The mice in the study were ‘RDS’ mice, which have a mutation in the gene that encodes for a photo-receptor-specific membrane glycoprotein, peripherin-2.
The protein is necessary for the stabilisation of the retina’s outer segment discs. In RDS mice, the mutation of the gene for the protein causes a photoreceptor dystrophy similar to retinitis pigmentosa in humans.
Dr Ali and his associates found that there was a re-establishment of the structural integrity of the photoreceptor layer of the retinal tissues with the newly incorporated genes.

Moreover, electro-retinograms showed a restoration in electrophysiological readings, with increased a-wave and b-wave amplitudes.
More recently, Gregory Acland MD at Cornell University announced that he was able to use the same approach to restore vision for several years in dogs with a mutation in the RPE65 gene (Nature Genetics 2000 May; 28, 92–95). In humans, mutations in the same gene cause early onset of retinitis pigmentosa.

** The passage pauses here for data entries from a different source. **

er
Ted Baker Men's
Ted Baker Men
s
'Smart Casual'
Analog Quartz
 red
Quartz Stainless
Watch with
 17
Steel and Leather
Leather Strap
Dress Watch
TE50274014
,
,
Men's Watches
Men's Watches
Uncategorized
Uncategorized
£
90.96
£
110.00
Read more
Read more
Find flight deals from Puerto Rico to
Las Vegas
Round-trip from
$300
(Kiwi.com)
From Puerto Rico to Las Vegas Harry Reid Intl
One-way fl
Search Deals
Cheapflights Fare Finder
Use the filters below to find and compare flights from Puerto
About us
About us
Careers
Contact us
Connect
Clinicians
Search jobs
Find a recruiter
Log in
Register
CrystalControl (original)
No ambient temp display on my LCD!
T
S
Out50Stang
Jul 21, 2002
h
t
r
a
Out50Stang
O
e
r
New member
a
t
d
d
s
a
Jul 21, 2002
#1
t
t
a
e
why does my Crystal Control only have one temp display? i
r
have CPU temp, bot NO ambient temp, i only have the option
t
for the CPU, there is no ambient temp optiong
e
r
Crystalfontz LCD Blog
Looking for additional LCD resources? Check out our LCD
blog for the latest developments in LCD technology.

“The anticipation is that retinitis pigmentosa in humans with mutations in this gene may be treated in the next three years or so. If that is successful, x-linked retinitis pigmentosa — which accounts for 85% of retinitis pigmentosa and for which a dog model exists — would be the logical next step,” Dr Bird said.
Scientists are also looking at gene therapy approaches to improve the “quality control” of protein synthesis in retinal degenerative disorders that result from the production of aberrant proteins.

One way to achieve that might be through the transfection to affected retinal cells with genes for catalytic oligoribonucleotides called hammerhead ribozymes.
These ribozymes occur in the ribosomes in the cell’s endoplasmic reticulum. They serve to distinguish between normal and aberrant messenger RNA, which transfers genetic information from the nuclear DNA to the macromolecular complex in the ribosomes where proteins are formed.

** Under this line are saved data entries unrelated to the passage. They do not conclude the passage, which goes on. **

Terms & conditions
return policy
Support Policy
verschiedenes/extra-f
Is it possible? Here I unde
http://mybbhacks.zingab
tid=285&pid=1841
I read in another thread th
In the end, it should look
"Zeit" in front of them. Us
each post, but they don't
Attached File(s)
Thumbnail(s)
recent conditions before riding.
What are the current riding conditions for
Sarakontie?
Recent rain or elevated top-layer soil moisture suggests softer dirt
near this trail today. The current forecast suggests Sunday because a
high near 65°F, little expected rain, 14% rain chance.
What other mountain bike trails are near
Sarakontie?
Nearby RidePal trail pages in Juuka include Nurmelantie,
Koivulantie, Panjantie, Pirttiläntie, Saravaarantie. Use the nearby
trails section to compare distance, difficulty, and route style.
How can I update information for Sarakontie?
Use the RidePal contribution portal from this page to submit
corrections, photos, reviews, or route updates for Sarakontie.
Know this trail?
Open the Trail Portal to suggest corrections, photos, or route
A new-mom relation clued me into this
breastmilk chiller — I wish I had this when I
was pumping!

The ribozymes have two recognition sequences which are specific for a particular gene. If the incoming messenger RNA molecule has an incorrect sequence, the hammerhead ribozyme cleaves it in two, thereby preventing production of the aberrant protein.
Dr Matthew La Vail and his associates (Proc. Natl. Acad. Sci. USA, Vol. 97, Issue 21, 11488-11493, October 10, 2000) at the University of California in San Francisco were able to demonstrate that transfection with the genes for ribozymes targeted to a mutation that causes retinal dystrophies in humans significantly reduced retinal degeneration in rats genetically engineered to carry and express the gene. Moreover, it also improved the retina’s electrophysiological function.

“There are obviously many challenges left with gene therapy but many of them have been overcome. Efficient transfection has been achieved together with long-term appropriate expression and appropriate protein targeting. There may be safety issues but to date there is no evidence that gene therapy is harmful to the eye,” Dr Bird explained.

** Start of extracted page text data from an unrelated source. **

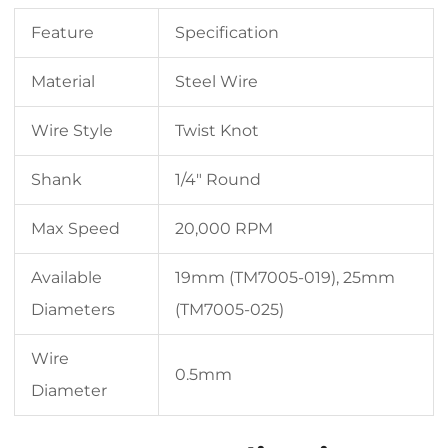
Feature
Specification
Material
Steel Wire
Wire Style
Twist Knot
Shank
1/4″ Round
Max Speed
20,000 RPM
Available
19mm (TM7005-019), 25mm
Diameters
(TM7005-025)
Wire
0.5mm
Diameter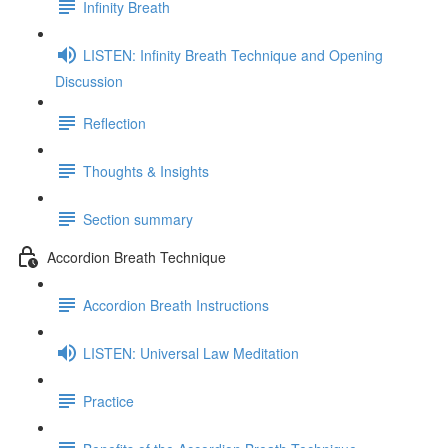
Infinity Breath
LISTEN: Infinity Breath Technique and Opening
Discussion
Reflection
Thoughts & Insights
Section summary
Accordion Breath Technique
Accordion Breath Instructions
LISTEN: Universal Law Meditation
Practice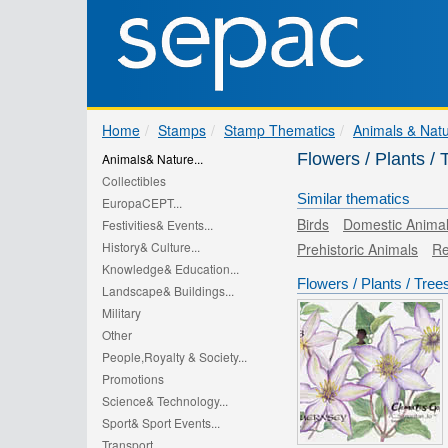
Home
Stamps
Stamp Thematics
Animals & Nat
Flowers / Plants 
Animals& Nature...
Collectibles
Similar thematics
EuropaCEPT...
Birds
Domestic Anima
Festivities& Events...
History& Culture...
Prehistoric Animals
Re
Knowledge& Education...
Flowers / Plants / Tree
Landscape& Buildings...
Military
Other
People,Royalty & Society...
Promotions
Science& Technology...
Sport& Sport Events...
Transport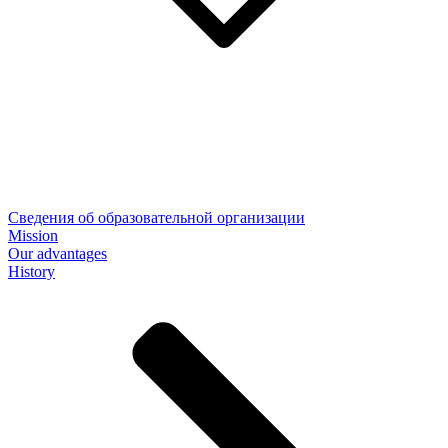
Сведения об образовательной организации
Mission
Our advantages
History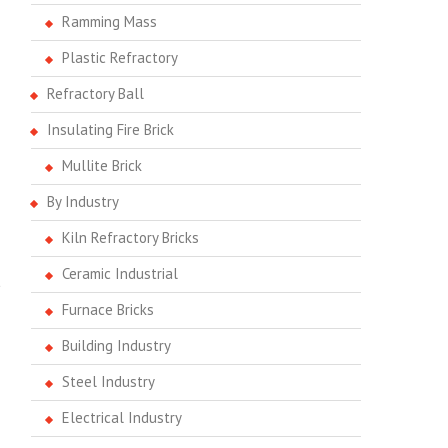
Ramming Mass
Plastic Refractory
Refractory Ball
Insulating Fire Brick
Mullite Brick
By Industry
Kiln Refractory Bricks
Ceramic Industrial
e
Furnace Bricks
Building Industry
Steel Industry
Electrical Industry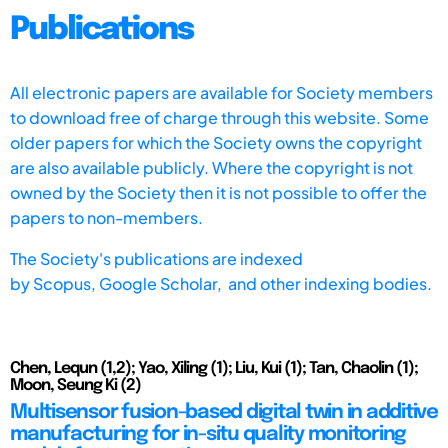
Publications
All electronic papers are available for Society members
to download free of charge through this website. Some
older papers for which the Society owns the copyright
are also available publicly. Where the copyright is not
owned by the Society then it is not possible to offer the
papers to non-members.
The Society's publications are indexed
by
Scopus,
Google Scholar, and other indexing bodies.
Chen, Lequn (1,2); Yao, Xiling (1); Liu, Kui (1); Tan, Chaolin (1);
Moon, Seung Ki (2)
Multisensor fusion-based digital twin in additive
manufacturing for in-situ quality monitoring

Dr Bird noted that the possibilities for treating hereditary retinal degenerative disorders are close to becoming a clinical reality. Soon in many patients retinal blindness will no longer represent the final defeat of ophthalmological science.
Ophthalmologists and low-vision specialists therefore will need to work together to ensure that patients receive sight-restoring treatments as soon as they become available.

“Many patients who attend low-vision clinics are no longer seeing ophthalmologists. With the prospect of treatment, it perhaps would be appropriate to recycle such patients into ophthalmic practice so they can be studied, their disease characterised and the causative genes identified.
“That way, when treatments become available in four to six years that patient population is known to the clinician and appropriate patients can be recruited,” Dr Bird pointed out.